Bloomington City Councilor Dave Rollo, one of the resolution cosponsors, said the council worked hard to write a resolution that wouldn’t alienate members of the community –– with some constituents not wanting to mention the Oct. 7 Hamas attack and others wanting to keep out mention of the Palestinian death toll since the start of Israel’s onslaught on Gaza. He said he is happy with the final version.

“It does inform higher offices, they are paying attention to what's happening, especially during an election year,” he said. “So it may well matter. Certainly being silent means that it won't matter.”

Councilors in other cities say those resolutions could have a broader ripple effect, pointing to the upcoming presidential election.

“If the Democrats don’t listen I believe they will see themselves out of power soon enough,” said Detroit Councilmember Gabriela Santiago-Romero, who backed her city’s ceasefire resolution in November.
 


Resolutions are part of a growing number of symbolic actions being taken to send a message to national leadership.

In Michigan, Minnesota and Wisconsin, Democratic primary voters were encouraged to vote “uncommitted” to send a message to President Biden about his failure to call for a permanent ceasefire in Gaza.

It’s unclear how long the war in Gaza will continue to be an issue that mobilizes voters come November. For now, it seems like it’s an issue that’s fueled a lot of domestic polarization and a rise in both anti-muslim bias and antisemitism.

West Lafayette’s May city council meeting ended abruptly after councilor David Sanders was given the opportunity to speak.

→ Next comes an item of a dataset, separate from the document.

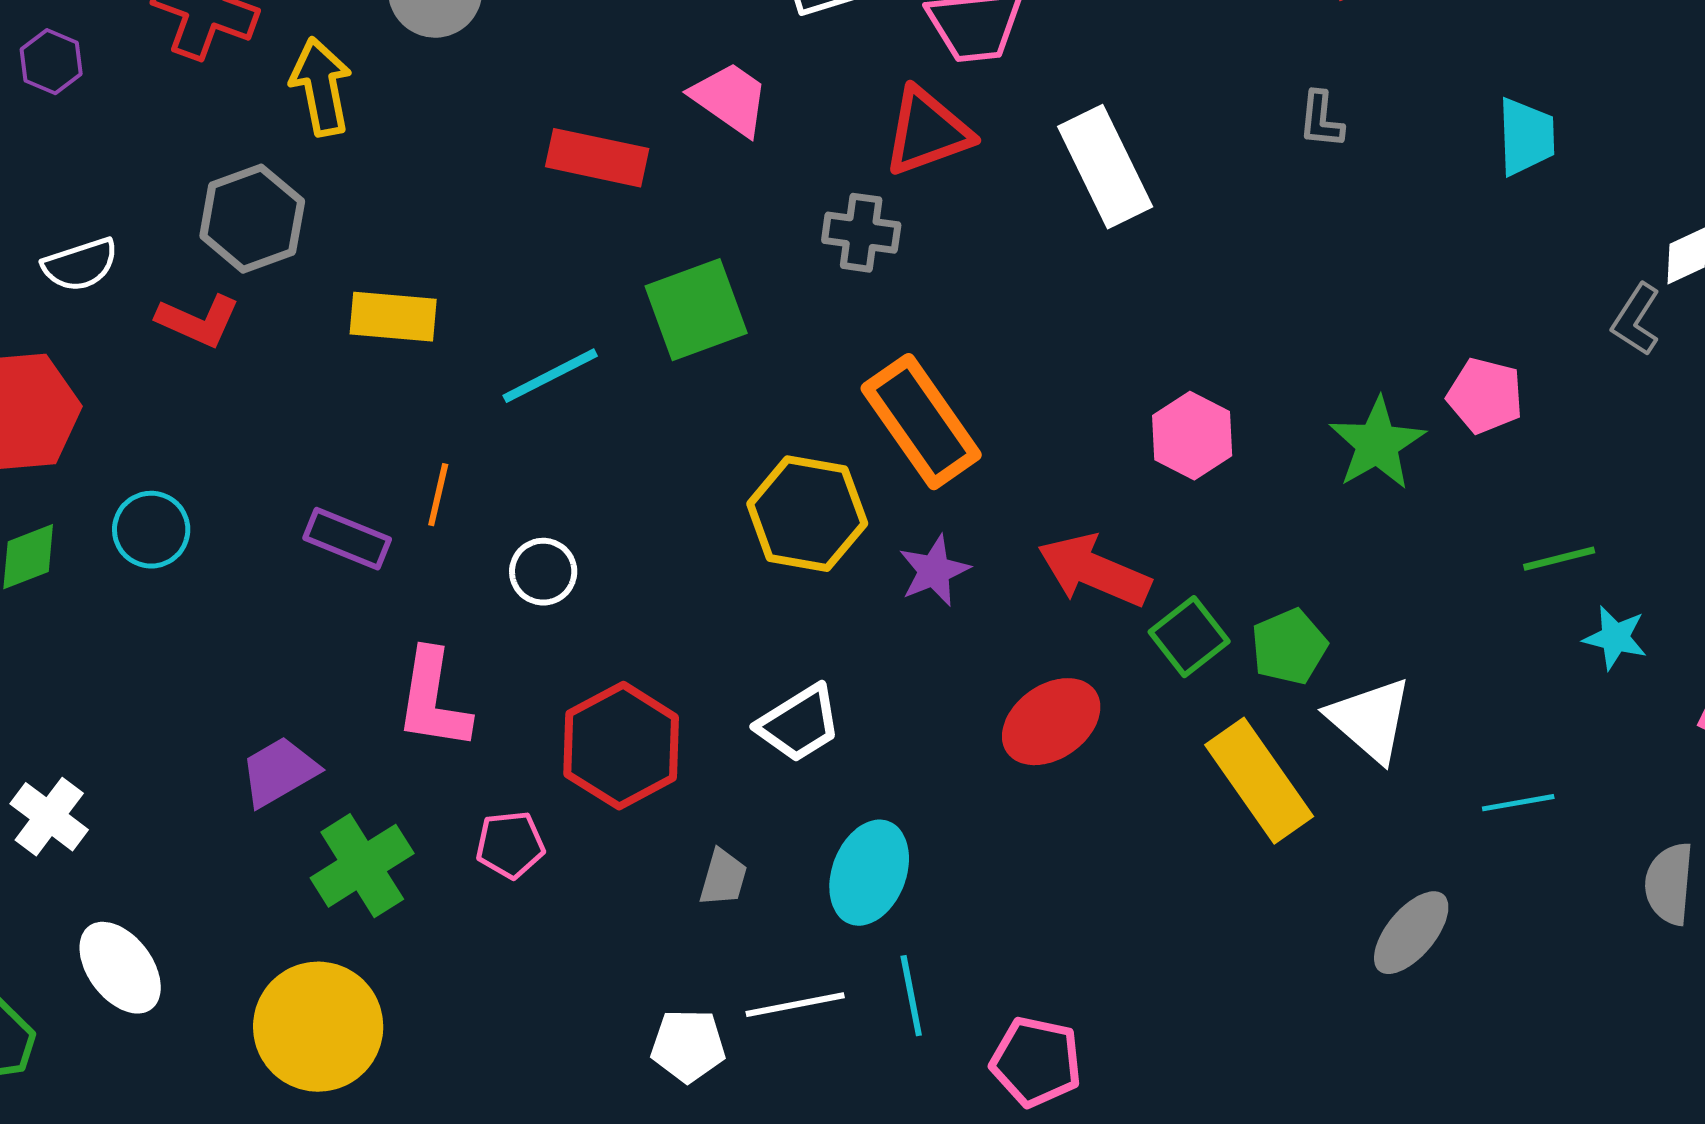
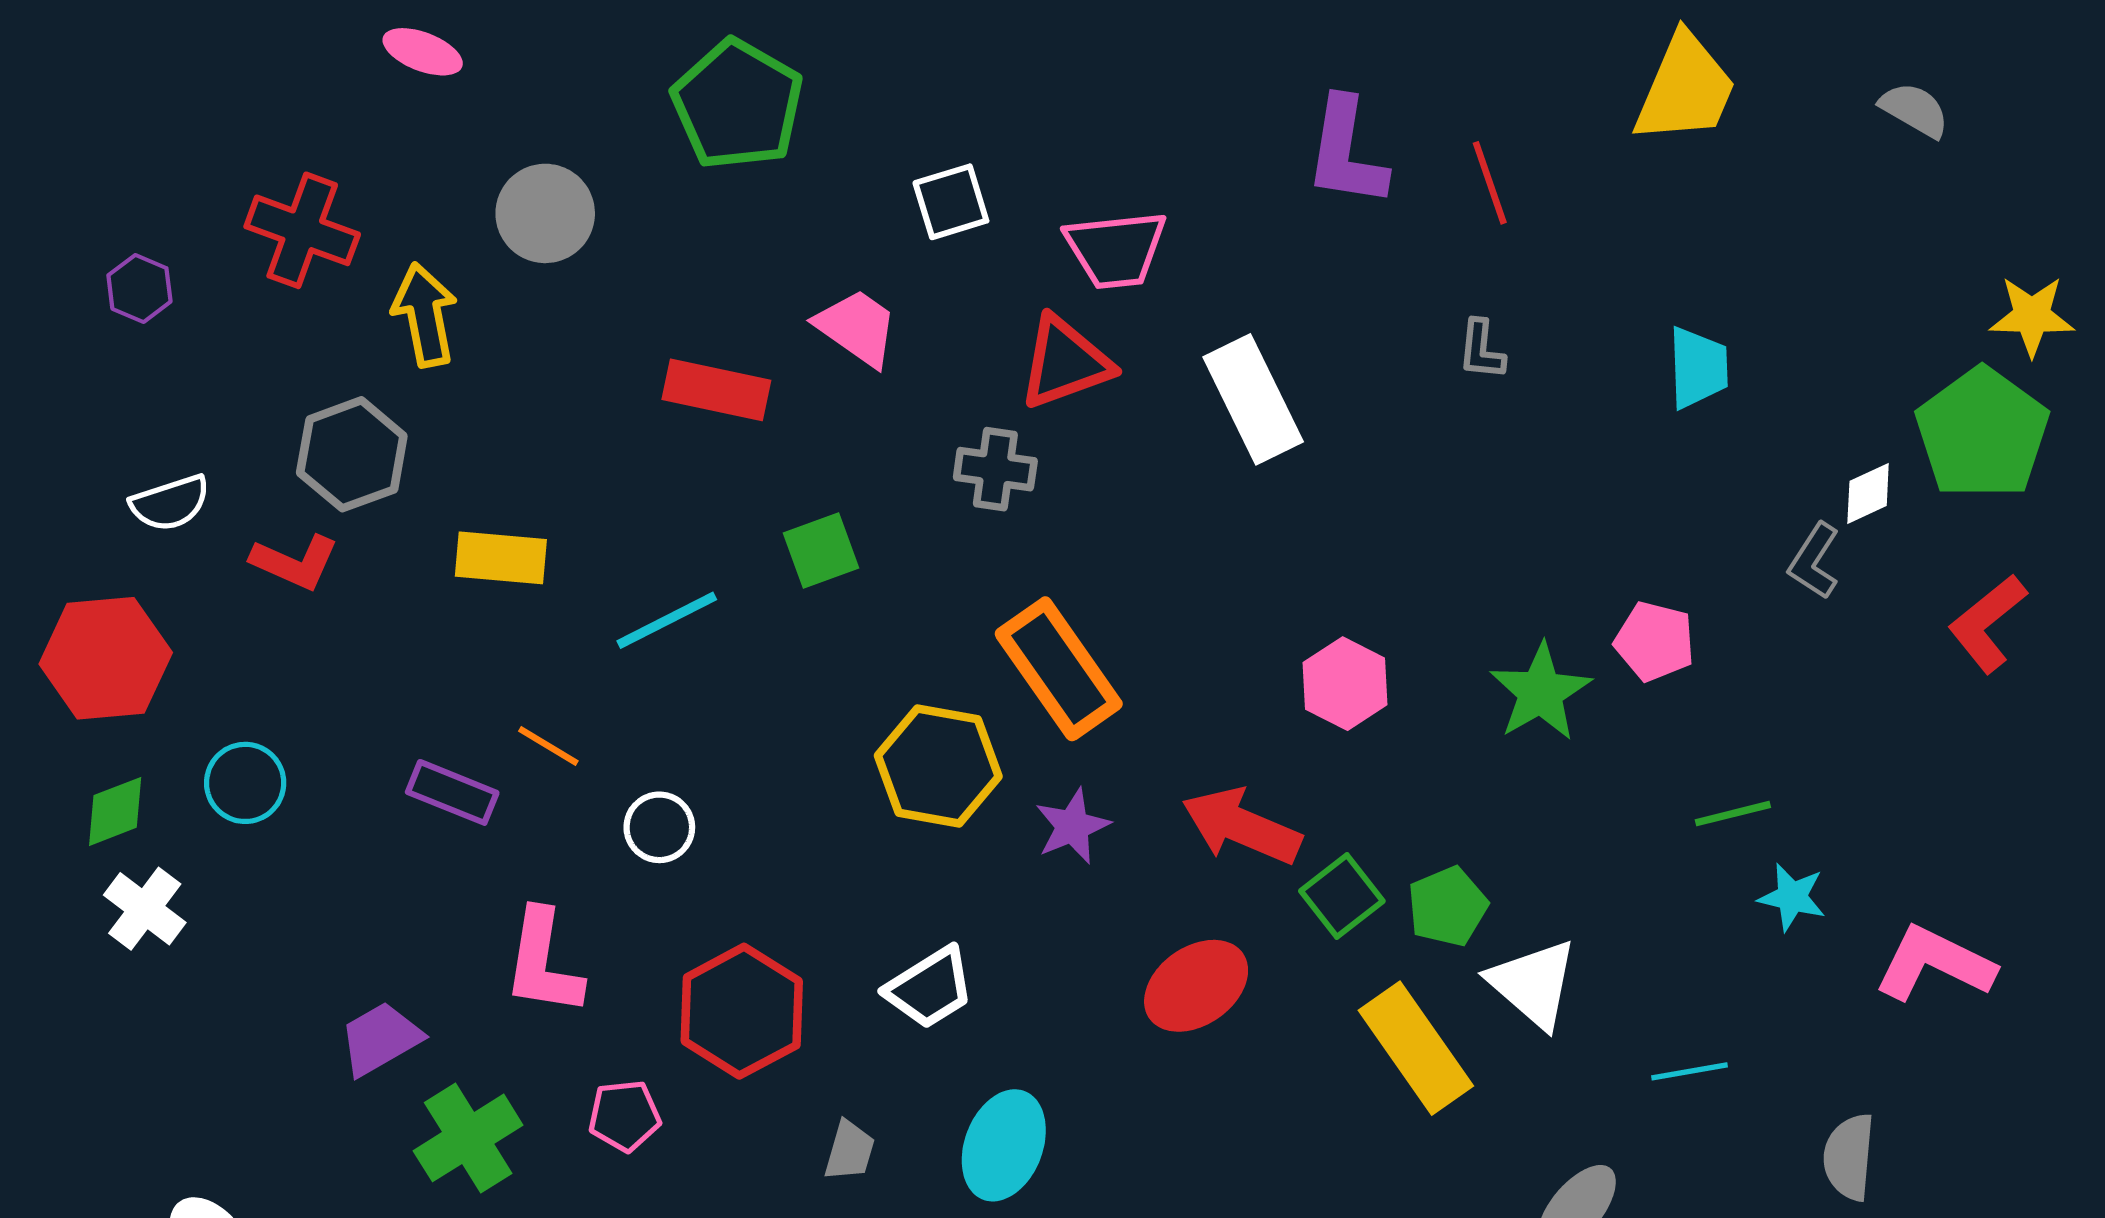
green square: (696, 310) -> (821, 550), size x0.7
orange line: (438, 495) -> (548, 746), turned -72
white cross: (49, 817) -> (145, 909), moved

He told attendees that while in the U.S. and Israel it was permitted to criticize the government, residents of “Hamas-controlled Gaza” would not be given the same freedoms.

Sanders ultimately put up a photo of Hamas militants carrying the body of an Israeli woman that led to shouts of “shame” and the end of May’s city council meeting.

Many residents told the council they would continue to return until a resolution is passed.